§ **PROBLEM REQUIREMENTS**
Reproduce the opening lines of the records exactly, up to and including the line in which "Daffodil Polytechnic Institute" occurs.

Transcribed page contents
........

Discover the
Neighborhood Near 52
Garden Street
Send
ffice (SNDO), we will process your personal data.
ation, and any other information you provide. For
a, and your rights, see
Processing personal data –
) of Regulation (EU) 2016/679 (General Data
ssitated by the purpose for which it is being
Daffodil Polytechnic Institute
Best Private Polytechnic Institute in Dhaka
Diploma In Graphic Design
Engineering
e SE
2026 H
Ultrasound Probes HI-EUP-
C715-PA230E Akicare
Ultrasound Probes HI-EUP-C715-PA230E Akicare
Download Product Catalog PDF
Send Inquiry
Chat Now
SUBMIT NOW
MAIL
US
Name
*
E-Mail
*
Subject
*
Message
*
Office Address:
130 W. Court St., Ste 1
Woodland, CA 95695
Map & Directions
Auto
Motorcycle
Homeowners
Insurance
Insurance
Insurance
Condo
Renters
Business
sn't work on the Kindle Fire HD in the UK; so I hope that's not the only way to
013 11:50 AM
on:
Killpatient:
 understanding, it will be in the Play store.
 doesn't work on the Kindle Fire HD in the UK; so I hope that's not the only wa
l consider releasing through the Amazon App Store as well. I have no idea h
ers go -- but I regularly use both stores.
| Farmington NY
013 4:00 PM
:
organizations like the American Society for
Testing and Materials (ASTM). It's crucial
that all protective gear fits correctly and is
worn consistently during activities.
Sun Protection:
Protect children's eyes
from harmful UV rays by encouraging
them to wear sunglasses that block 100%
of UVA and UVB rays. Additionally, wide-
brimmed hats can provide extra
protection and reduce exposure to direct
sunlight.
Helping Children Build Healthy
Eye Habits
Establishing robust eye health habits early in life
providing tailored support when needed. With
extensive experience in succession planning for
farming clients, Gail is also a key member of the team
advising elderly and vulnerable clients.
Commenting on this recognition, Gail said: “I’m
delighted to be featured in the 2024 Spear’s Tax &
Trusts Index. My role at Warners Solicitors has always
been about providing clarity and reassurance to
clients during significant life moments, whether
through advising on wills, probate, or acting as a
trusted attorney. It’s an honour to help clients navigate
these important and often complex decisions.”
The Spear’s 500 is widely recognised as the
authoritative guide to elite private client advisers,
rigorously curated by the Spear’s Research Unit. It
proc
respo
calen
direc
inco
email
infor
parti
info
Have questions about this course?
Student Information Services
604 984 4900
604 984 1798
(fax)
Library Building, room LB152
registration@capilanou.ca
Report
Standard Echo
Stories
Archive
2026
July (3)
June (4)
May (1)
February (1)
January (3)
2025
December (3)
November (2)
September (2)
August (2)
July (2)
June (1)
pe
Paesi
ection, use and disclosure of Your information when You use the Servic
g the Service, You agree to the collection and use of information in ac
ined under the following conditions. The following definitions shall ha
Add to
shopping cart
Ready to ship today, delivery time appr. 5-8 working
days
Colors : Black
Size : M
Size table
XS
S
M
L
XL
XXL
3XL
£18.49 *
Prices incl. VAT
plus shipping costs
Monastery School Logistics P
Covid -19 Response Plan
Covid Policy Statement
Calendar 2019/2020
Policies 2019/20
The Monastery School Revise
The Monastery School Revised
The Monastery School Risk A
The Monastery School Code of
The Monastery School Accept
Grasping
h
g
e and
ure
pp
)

........

§ **TASK SOLUTION**
Discover the
Neighborhood Near 52
Garden Street
Send
ffice (SNDO), we will process your personal data.
ation, and any other information you provide. For
a, and your rights, see
Processing personal data –
) of Regulation (EU) 2016/679 (General Data
ssitated by the purpose for which it is being
Daffodil Polytechnic Institute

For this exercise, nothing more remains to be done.